レインはシルヴァンと口づけをしながら、(やっぱりシルヴァンはレインと結ばれなきゃ)と考えていた。そして、カテリーナの悪行をもっともっとシルヴァンに報告しなければ……と考えるのだった。
卒業式典を明日に控え、レインはシルヴァンから送られた手紙を読み笑みを浮かべた。
「明日はカテリーナが地獄を見る日ね。ふふふ……楽しみ」
シルヴァンの手紙は明日の式典のエスコートを申し出る内容と婚約破棄をする意志があることを示していた。レインは明日の装いを確認し眠りについた。

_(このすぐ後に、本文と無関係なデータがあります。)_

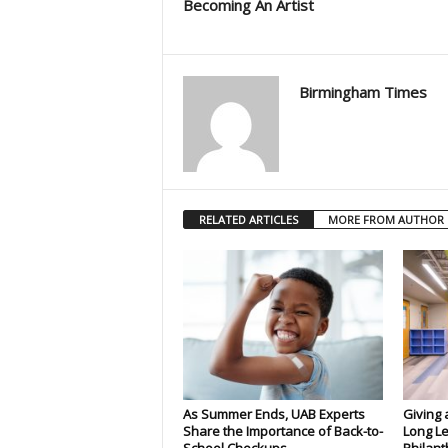
Becoming An Artist
Birmingham Times
RELATED ARTICLES
MORE FROM AUTHOR
As Summer Ends, UAB Experts
Giving 
Share the Importance of Back-to-
Long Le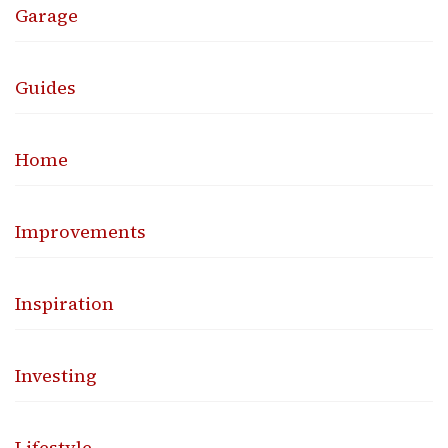
Garage
Guides
Home
Improvements
Inspiration
Investing
Lifestyle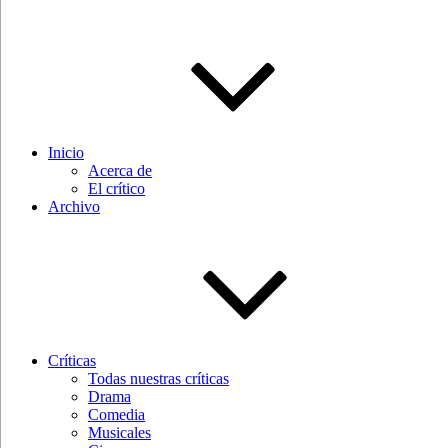
Inicio
Acerca de
El crítico
Archivo
Críticas
Todas nuestras críticas
Drama
Comedia
Musicales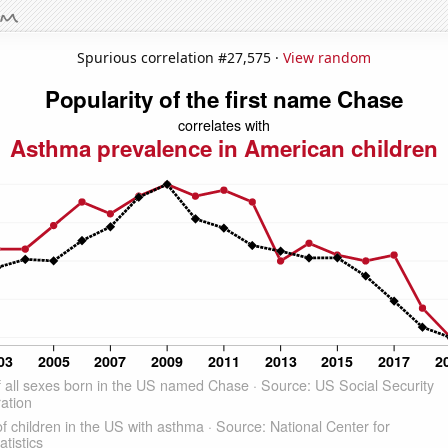
Spurious correlation #27,575 ·
View random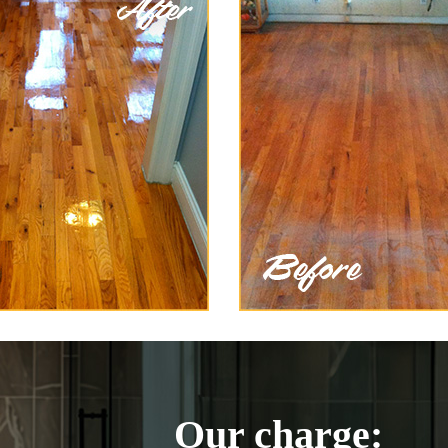
Our charge: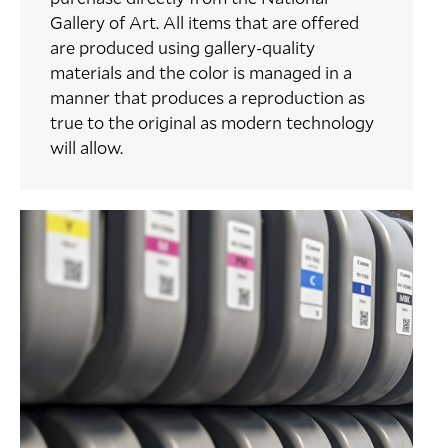
Gallery of Art. All items that are offered
are produced using gallery-quality
materials and the color is managed in a
manner that produces a reproduction as
true to the original as modern technology
will allow.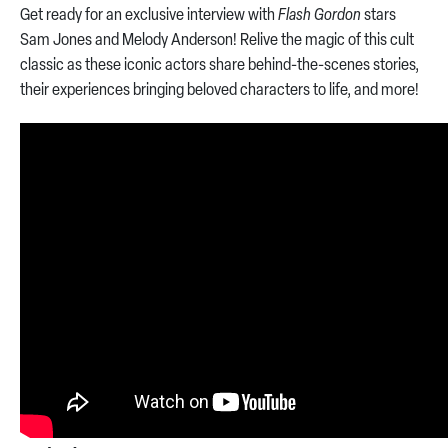
Get ready for an exclusive interview with
Flash Gordon
stars
Sam Jones and Melody Anderson! Relive the magic of this cult
classic as these iconic actors share behind-the-scenes stories,
their experiences bringing beloved characters to life, and more!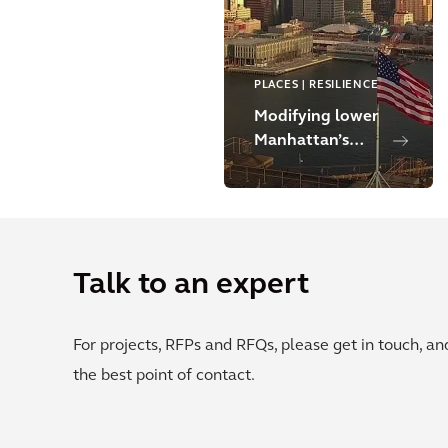
PLACES | RESILIENCE
Modifying lower
Manhattan’s
shoreline to
strengthen
climate
resilience
Talk to an expert
For projects, RFPs and RFQs, please get in touch, a
the best point of contact.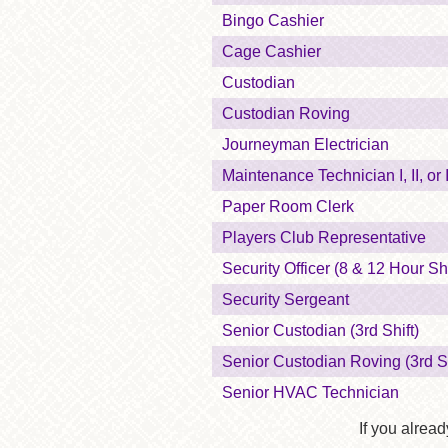
Bingo Cashier
Cage Cashier
Custodian
Custodian Roving
Journeyman Electrician
Maintenance Technician I, II, or I
Paper Room Clerk
Players Club Representative
Security Officer (8 & 12 Hour Shi
Security Sergeant
Senior Custodian (3rd Shift)
Senior Custodian Roving (3rd Sh
Senior HVAC Technician
If you alread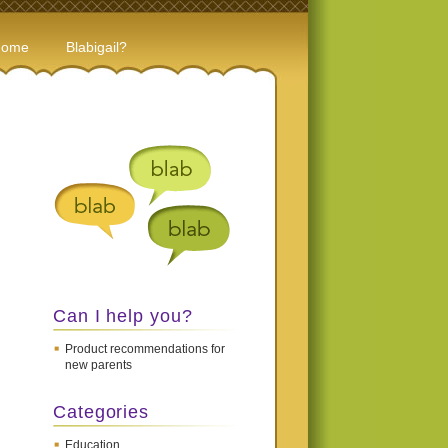
Home
Blabigail?
Can I help you?
Product recommendations for
new parents
Categories
Education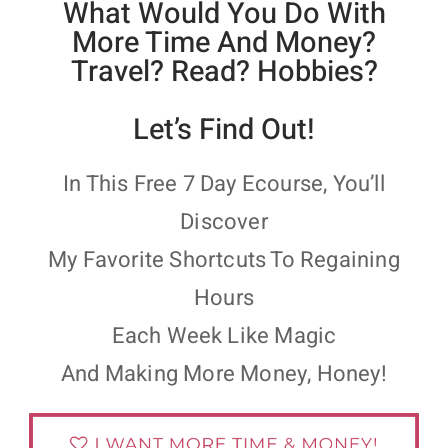
What Would You Do With
More Time And Money?
Travel? Read? Hobbies?
Let’s Find Out!
In This Free 7 Day Ecourse, You’ll
Discover
My Favorite Shortcuts To Regaining
Hours
Each Week Like Magic
And Making More Money, Honey!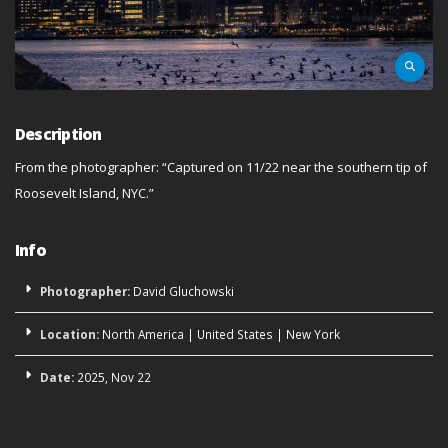
Description
From the photographer: “Captured on 11/22 near the southern tip of
Roosevelt Island, NYC.”
Info
Photographer:
David Gluchowski
Location:
North America
|
United States
|
New York
Date:
2025, Nov 22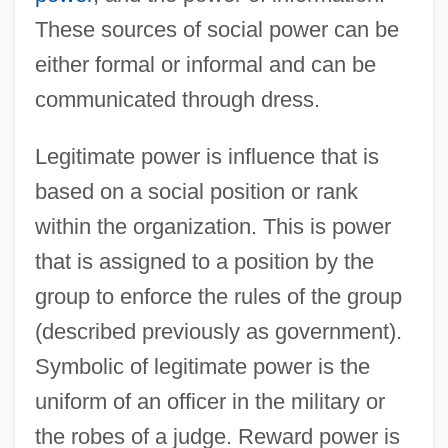
These sources of social power can be
either formal or informal and can be
communicated through dress.
Legitimate power is influence that is
based on a social position or rank
within the organization. This is power
that is assigned to a position by the
group to enforce the rules of the group
(described previously as government).
Symbolic of legitimate power is the
uniform of an officer in the military or
the robes of a judge. Reward power is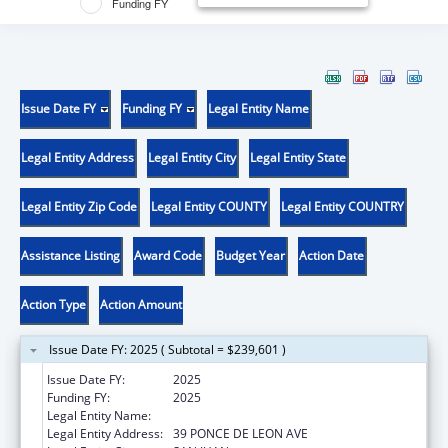
Funding FY
Issue Date FY
Funding FY
Legal Entity Name
Legal Entity Address
Legal Entity City
Legal Entity State
Legal Entity Zip Code
Legal Entity COUNTY
Legal Entity COUNTRY
Assistance Listing
Award Code
Budget Year
Action Date
Action Type
Action Amount
Issue Date FY: 2025 ( Subtotal = $239,601 )
Issue Date FY:
2025
Funding FY:
2025
Legal Entity Name:
UNIVERSITY OF PUERTO RICO
Legal Entity Address:
39 PONCE DE LEON AVE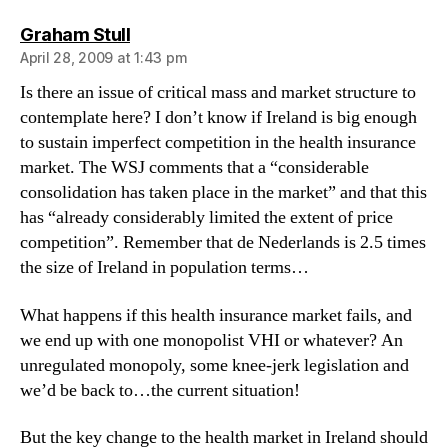
says:
Graham Stull
April 28, 2009 at 1:43 pm
Is there an issue of critical mass and market structure to
contemplate here? I don’t know if Ireland is big enough
to sustain imperfect competition in the health insurance
market. The WSJ comments that a “considerable
consolidation has taken place in the market” and that this
has “already considerably limited the extent of price
competition”. Remember that de Nederlands is 2.5 times
the size of Ireland in population terms…
What happens if this health insurance market fails, and
we end up with one monopolist VHI or whatever? An
unregulated monopoly, some knee-jerk legislation and
we’d be back to…the current situation!
But the key change to the health market in Ireland should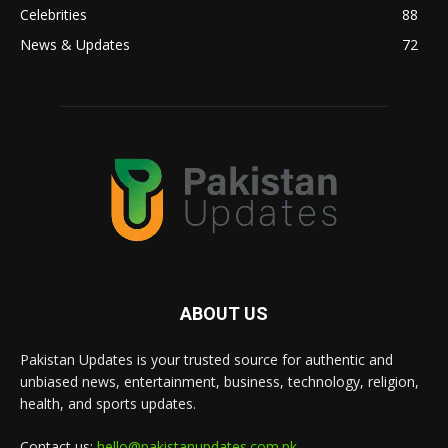
Celebrities
88
News & Updates
72
ABOUT US
Pakistan Updates is your trusted source for authentic and
unbiased news, entertainment, business, technology, religion,
health, and sports updates.
Contact us:
hello@pakistanupdates.com.pk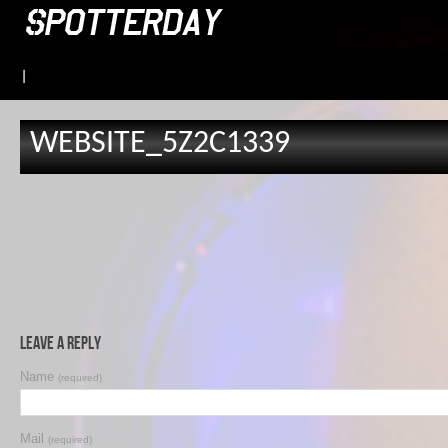
|
WEBSITE_5Z2C1339
Leave a Reply
Name
(required)
Mail
(required)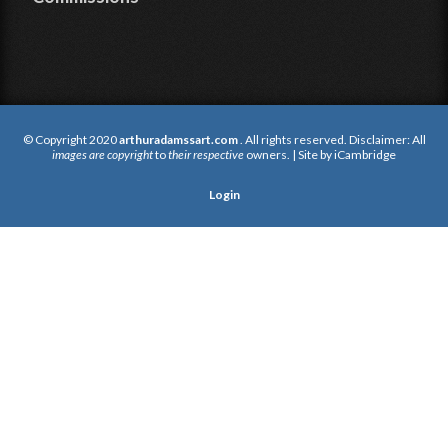
© Copyright 2020
arthuradamssart.com
. All rights reserved. Disclaimer: All
images are copyright
to
their respective
owners. | Site by
iCambridge
Login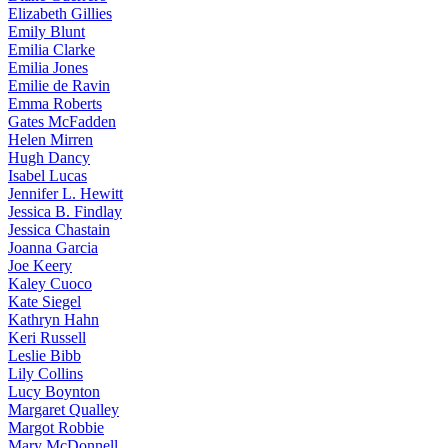
Elizabeth
Gillies
Emily
Blunt
Emilia
Clarke
Emilia
Jones
Emilie
de Ravin
Emma
Roberts
Gates
McFadden
Helen
Mirren
Hugh
Dancy
Isabel
Lucas
Jennifer
L. Hewitt
Jessica
B. Findlay
Jessica
Chastain
Joanna
Garcia
Joe
Keery
Kaley
Cuoco
Kate
Siegel
Kathryn
Hahn
Keri
Russell
Leslie
Bibb
Lily
Collins
Lucy
Boynton
Margaret
Qualley
Margot
Robbie
Mary
McDonnell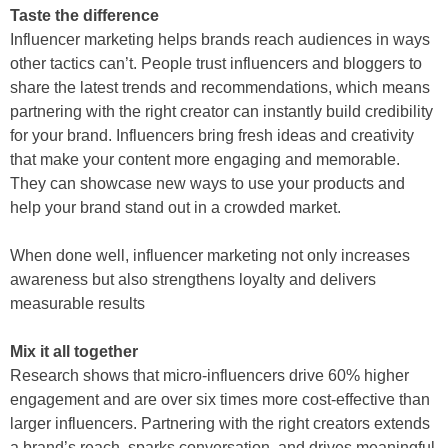
Taste the difference
Influencer marketing helps brands reach audiences in ways
other tactics can’t. People trust influencers and bloggers to
share the latest trends and recommendations, which means
partnering with the right creator can instantly build credibility
for your brand. Influencers bring fresh ideas and creativity
that make your content more engaging and memorable.
They can showcase new ways to use your products and
help your brand stand out in a crowded market.
When done well, influencer marketing not only increases
awareness but also strengthens loyalty and delivers
measurable results
Mix it all together
Research shows that micro-influencers drive 60% higher
engagement and are over six times more cost-effective than
larger influencers. Partnering with the right creators extends
a brand’s reach, sparks conversation, and drives meaningful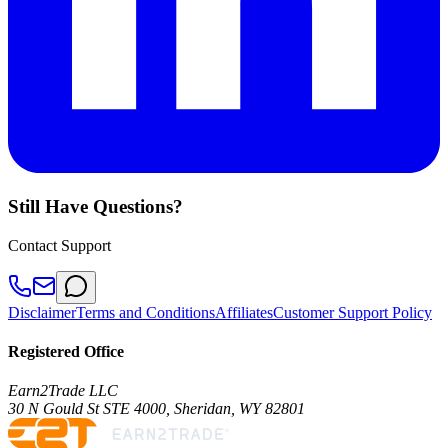
Still Have Questions?
Contact Support
Disclaimer
Terms and Conditions
Affiliates
Customer Support Policy
Registered Office
Earn2Trade LLC
30 N Gould St STE 4000, Sheridan, WY 82801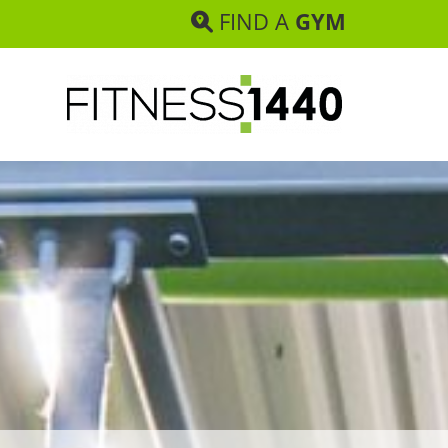
FIND A
GYM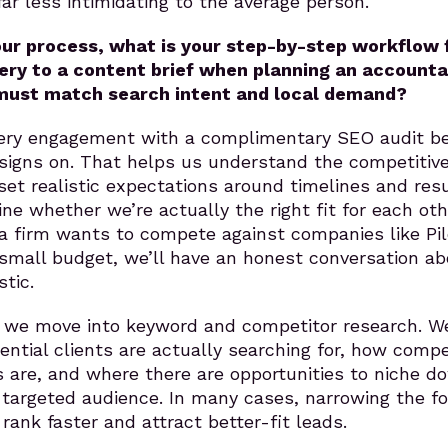
far less intimidating to the average person.
our process, what is your step-by-step workflow
ry to a content brief when planning an accounta
 must match search intent and local demand?
ery engagement with a complimentary SEO audit be
 signs on. That helps us understand the competitiv
set realistic expectations around timelines and resu
ne whether we’re actually the right fit for each oth
 a firm wants to compete against companies like Pil
 small budget, we’ll have an honest conversation a
stic.
 we move into keyword and competitor research. W
ential clients are actually searching for, how compe
 are, and where there are opportunities to niche d
 targeted audience. In many cases, narrowing the f
rank faster and attract better-fit leads.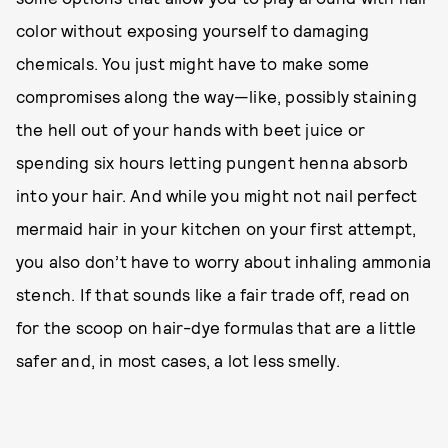
color without exposing yourself to damaging
chemicals. You just might have to make some
compromises along the way—like, possibly staining
the hell out of your hands with beet juice or
spending six hours letting pungent henna absorb
into your hair. And while you might not nail perfect
mermaid hair in your kitchen on your first attempt,
you also don’t have to worry about inhaling ammonia
stench. If that sounds like a fair trade off, read on
for the scoop on hair-dye formulas that are a little
safer and, in most cases, a lot less smelly.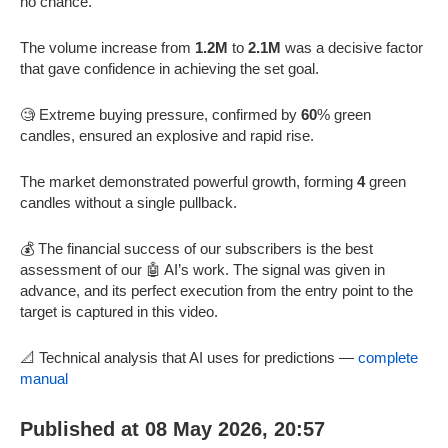
no chance.
The volume increase from
1.2M
to
2.1M
was a decisive factor
that gave confidence in achieving the set goal.
🧐 Extreme buying pressure, confirmed by
60
% green
candles, ensured an explosive and rapid rise.
The market demonstrated powerful growth, forming
4
green
candles without a single pullback.
💰 The financial success of our subscribers is the best
assessment of our 🤖 AI’s work. The signal was given in
advance, and its perfect execution from the entry point to the
target is captured in this video.
📐 Technical analysis that AI uses for predictions —
complete
manual
Published at 08 May 2026, 20:57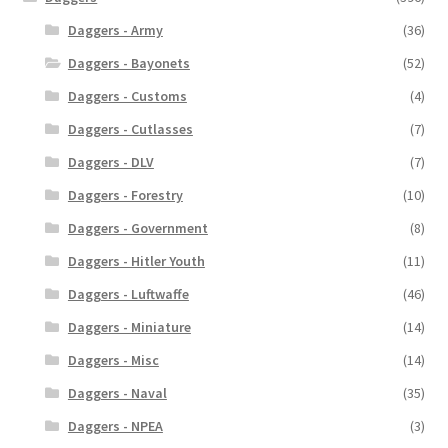
Daggers - Army
(36)
Daggers - Bayonets
(52)
Daggers - Customs
(4)
Daggers - Cutlasses
(7)
Daggers - DLV
(7)
Daggers - Forestry
(10)
Daggers - Government
(8)
Daggers - Hitler Youth
(11)
Daggers - Luftwaffe
(46)
Daggers - Miniature
(14)
Daggers - Misc
(14)
Daggers - Naval
(35)
Daggers - NPEA
(3)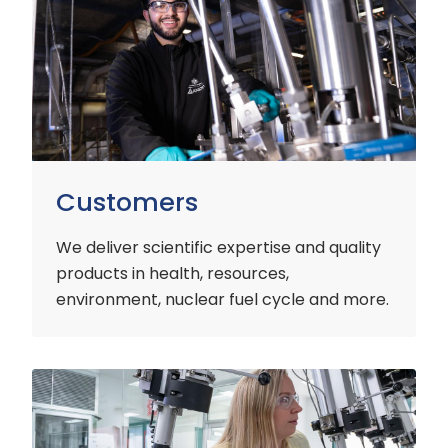
Customers
We deliver scientific expertise and quality
products in health, resources,
environment, nuclear fuel cycle and more.
Industry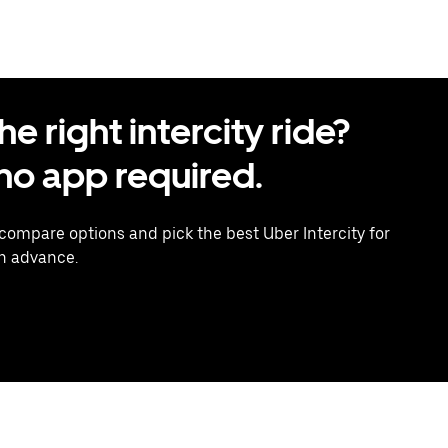
 right intercity ride?
o app required.
 compare options and pick the best Uber Intercity for
in advance.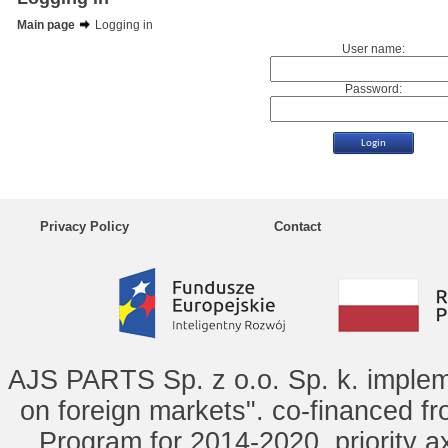
Main page
Logging in
User name:
Password:
Privacy Policy
Contact
AJS PARTS Sp. z o.o. Sp. k. implem
on foreign markets". co-financed f
Program for 2014-2020, priority ax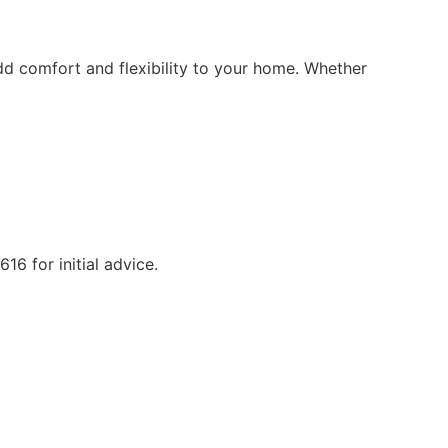
d comfort and flexibility to your home. Whether
6 for initial advice.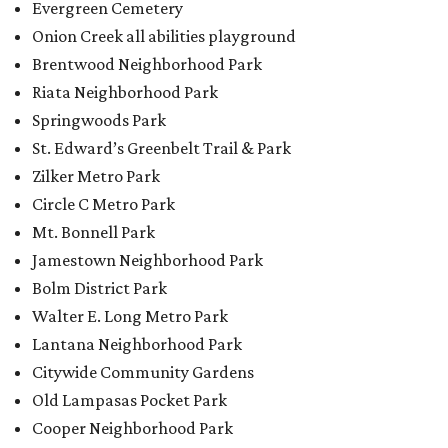
Evergreen Cemetery
Onion Creek all abilities playground
Brentwood Neighborhood Park
Riata Neighborhood Park
Springwoods Park
St. Edward’s Greenbelt Trail & Park
Zilker Metro Park
Circle C Metro Park
Mt. Bonnell Park
Jamestown Neighborhood Park
Bolm District Park
Walter E. Long Metro Park
Lantana Neighborhood Park
Citywide Community Gardens
Old Lampasas Pocket Park
Cooper Neighborhood Park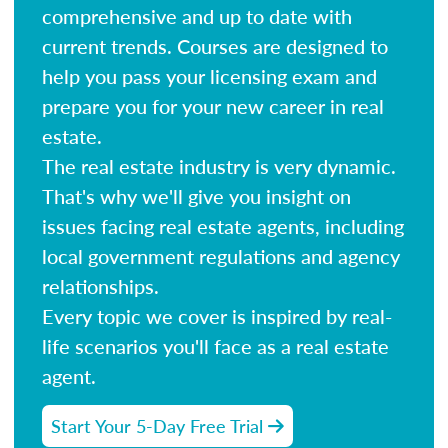
comprehensive and up to date with
current trends. Courses are designed to
help you pass your licensing exam and
prepare you for your new career in real
estate.
The real estate industry is very dynamic.
That's why we'll give you insight on
issues facing real estate agents, including
local government regulations and agency
relationships.
Every topic we cover is inspired by real-
life scenarios you'll face as a real estate
agent.
Start Your 5-Day Free Trial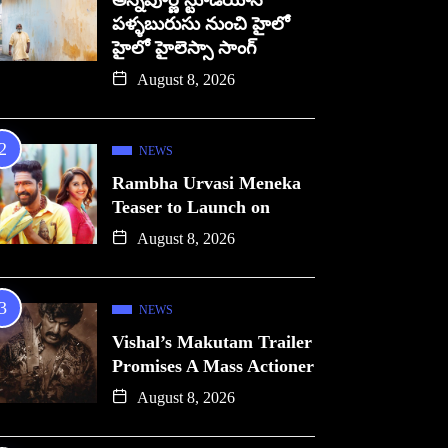
అన్నపూర్ణ స్టూడియోస్
పళ్ళబురుసు నుంచి హైలో
హైలో హైలెస్సా సాంగ్
August 8, 2026
NEWS
Rambha Urvasi Meneka
Teaser to Launch on
August 8, 2026
NEWS
Vishal’s Makutam Trailer
Promises A Mass Actioner
August 8, 2026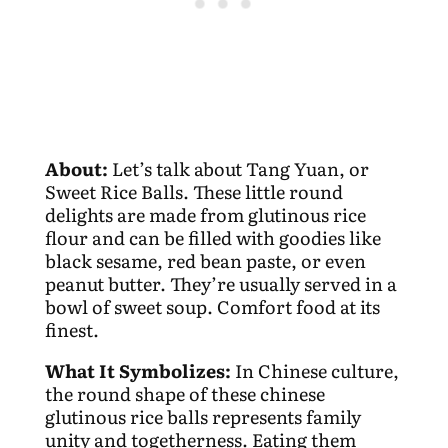
About:
Let’s talk about Tang Yuan, or
Sweet Rice Balls. These little round
delights are made from glutinous rice
flour and can be filled with goodies like
black sesame, red bean paste, or even
peanut butter. They’re usually served in a
bowl of sweet soup. Comfort food at its
finest.
What It Symbolizes:
In Chinese culture,
the round shape of these chinese
glutinous rice balls represents family
unity and togetherness. Eating them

卒業式典の翌日、式典で散々な目に遭いレインはイラついていた。
「何で私の方が貶められるわけ? 納得いかない。そんな物語じゃないし……」
アッシュレイ公爵が手配した宿の部屋で机を叩いていた。レイン付メイドのメリアは、昨日付けでクビになっている。当たる相手がいない為、レインのイライラは更に増すばかり。シルヴァンとも引き離され、当事者の話し合いまでは監視されており、手紙すら検閲の対象になってしまっていた。
「きちんと役割を果たしてもらわないと」
レインはシルヴァンと結婚し幸せになり、カテリーナは悪役令嬢らしく“ざまぁ”される。これこそがレインの望んだ世界であり、レインの考える正しい世界の在り方だった。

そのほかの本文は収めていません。